Knowledge of how plants regulate sugar homeostasis parallels other systems: blood sugar control is central to many human health conditions of growing concern in the UK and globally (linked to another glucose-polymer glycogen). Pan-kingdom energy sensors AMPK/SNF1 affect metabolic syndrome, cancer, ageing and longevity. Fundamental knowledge of sugar-sensing, signalling and homeostasis could stimulate and synergise with other systems in medicine and healthy ageing.
International collaboration and dissemination will be substantial through existing and developing networks. Davis (PI) is a member of 4 European collaborative networks using chemical tools in organismal systems and on-going collaborative links with >15 institutions globally, including e.g. the NIH. The Co-Is have >30 national and international collaborations exploring e.g. use of RNA-seq, proteomics, metabolomics and structural methods. Research staff will benefit from specialist training in state-of-the-art tools, resources, methodologies and equipment at all sites through rotations.

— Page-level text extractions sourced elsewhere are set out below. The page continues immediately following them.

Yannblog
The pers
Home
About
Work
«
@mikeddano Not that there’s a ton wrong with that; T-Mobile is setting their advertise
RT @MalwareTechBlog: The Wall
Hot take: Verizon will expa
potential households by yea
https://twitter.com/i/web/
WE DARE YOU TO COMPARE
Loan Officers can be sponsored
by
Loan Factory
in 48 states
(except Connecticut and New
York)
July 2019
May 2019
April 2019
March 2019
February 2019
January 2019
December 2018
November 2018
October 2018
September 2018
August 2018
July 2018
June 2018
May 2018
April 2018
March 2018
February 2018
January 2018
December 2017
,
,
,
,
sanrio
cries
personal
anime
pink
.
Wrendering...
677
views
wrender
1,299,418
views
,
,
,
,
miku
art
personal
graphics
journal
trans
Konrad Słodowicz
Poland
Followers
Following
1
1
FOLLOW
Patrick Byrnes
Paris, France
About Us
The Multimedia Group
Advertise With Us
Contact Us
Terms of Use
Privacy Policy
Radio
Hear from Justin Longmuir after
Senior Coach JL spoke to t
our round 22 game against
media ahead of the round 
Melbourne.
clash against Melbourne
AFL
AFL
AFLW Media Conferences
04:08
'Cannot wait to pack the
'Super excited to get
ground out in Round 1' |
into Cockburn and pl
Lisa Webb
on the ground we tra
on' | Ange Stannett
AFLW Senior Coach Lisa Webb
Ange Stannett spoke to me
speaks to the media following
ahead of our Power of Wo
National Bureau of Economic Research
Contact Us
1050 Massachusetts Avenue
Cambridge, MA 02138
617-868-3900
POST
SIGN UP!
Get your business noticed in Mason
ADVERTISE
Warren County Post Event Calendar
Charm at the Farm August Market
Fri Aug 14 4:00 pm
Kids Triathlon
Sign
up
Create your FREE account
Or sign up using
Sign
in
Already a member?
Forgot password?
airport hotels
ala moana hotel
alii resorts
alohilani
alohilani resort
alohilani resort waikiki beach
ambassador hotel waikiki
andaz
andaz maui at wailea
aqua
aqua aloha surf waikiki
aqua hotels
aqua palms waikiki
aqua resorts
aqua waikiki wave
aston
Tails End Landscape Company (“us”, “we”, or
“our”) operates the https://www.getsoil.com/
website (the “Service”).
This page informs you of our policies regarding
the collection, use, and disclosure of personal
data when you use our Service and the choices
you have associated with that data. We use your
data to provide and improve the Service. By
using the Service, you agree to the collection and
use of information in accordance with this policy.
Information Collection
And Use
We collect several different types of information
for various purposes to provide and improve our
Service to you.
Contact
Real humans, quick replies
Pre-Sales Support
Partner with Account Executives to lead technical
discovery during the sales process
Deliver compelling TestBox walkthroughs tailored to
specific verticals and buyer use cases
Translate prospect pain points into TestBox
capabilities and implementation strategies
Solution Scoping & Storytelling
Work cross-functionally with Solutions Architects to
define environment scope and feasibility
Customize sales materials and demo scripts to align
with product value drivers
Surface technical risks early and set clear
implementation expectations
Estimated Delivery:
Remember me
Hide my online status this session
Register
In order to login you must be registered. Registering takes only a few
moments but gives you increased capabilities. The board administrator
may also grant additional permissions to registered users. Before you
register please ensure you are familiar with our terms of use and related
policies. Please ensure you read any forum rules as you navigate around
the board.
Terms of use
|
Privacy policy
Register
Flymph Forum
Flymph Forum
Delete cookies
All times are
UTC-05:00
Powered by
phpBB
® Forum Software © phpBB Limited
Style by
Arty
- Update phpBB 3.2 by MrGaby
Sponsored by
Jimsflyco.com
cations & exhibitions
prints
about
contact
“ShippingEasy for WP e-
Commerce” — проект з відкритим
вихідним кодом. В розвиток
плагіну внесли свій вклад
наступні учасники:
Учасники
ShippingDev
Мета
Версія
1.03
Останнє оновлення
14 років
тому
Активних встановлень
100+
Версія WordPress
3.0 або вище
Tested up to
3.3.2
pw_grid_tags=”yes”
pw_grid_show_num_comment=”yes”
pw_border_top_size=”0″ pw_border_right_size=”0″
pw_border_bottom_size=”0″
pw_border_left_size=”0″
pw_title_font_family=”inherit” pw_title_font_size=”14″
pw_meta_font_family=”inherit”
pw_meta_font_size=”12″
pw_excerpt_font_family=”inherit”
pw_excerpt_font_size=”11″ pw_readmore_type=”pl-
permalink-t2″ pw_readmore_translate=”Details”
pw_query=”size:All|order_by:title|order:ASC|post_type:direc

Spin-out company, SugarROx, formed by Rothamsted and Oxford for crop translation of previous BBSRC-funded outputs, highlights long-term economic and social legacy to be strengthened here by complementary fundamental science. Three patents are granted/pending. In tech-transfer with Oxford University Innovations (OUI) we liaise with >200 potential partners in varying sectors incl. on-going partnerships with multi-nationals (in various fields) enabling rapid development of new opportunities. OUI are also proactive in the management of relationships with those handling IP portfolios and potential future partners. Although it is not the primary driver, programme outputs will have long-term impacts on UK agri-business and food supply chains.
The ability to 'rescue from drought' enabled by this technology will free communities in developing (& increasingly in developed) countries from vicious cycles of dependency (driven by climate change / dwindling water). It therefore, provides resilience in food systems and action on both environmental 'shock' and long-term environmental change in a manner that promotes humanitarian action by returning independence to those affected.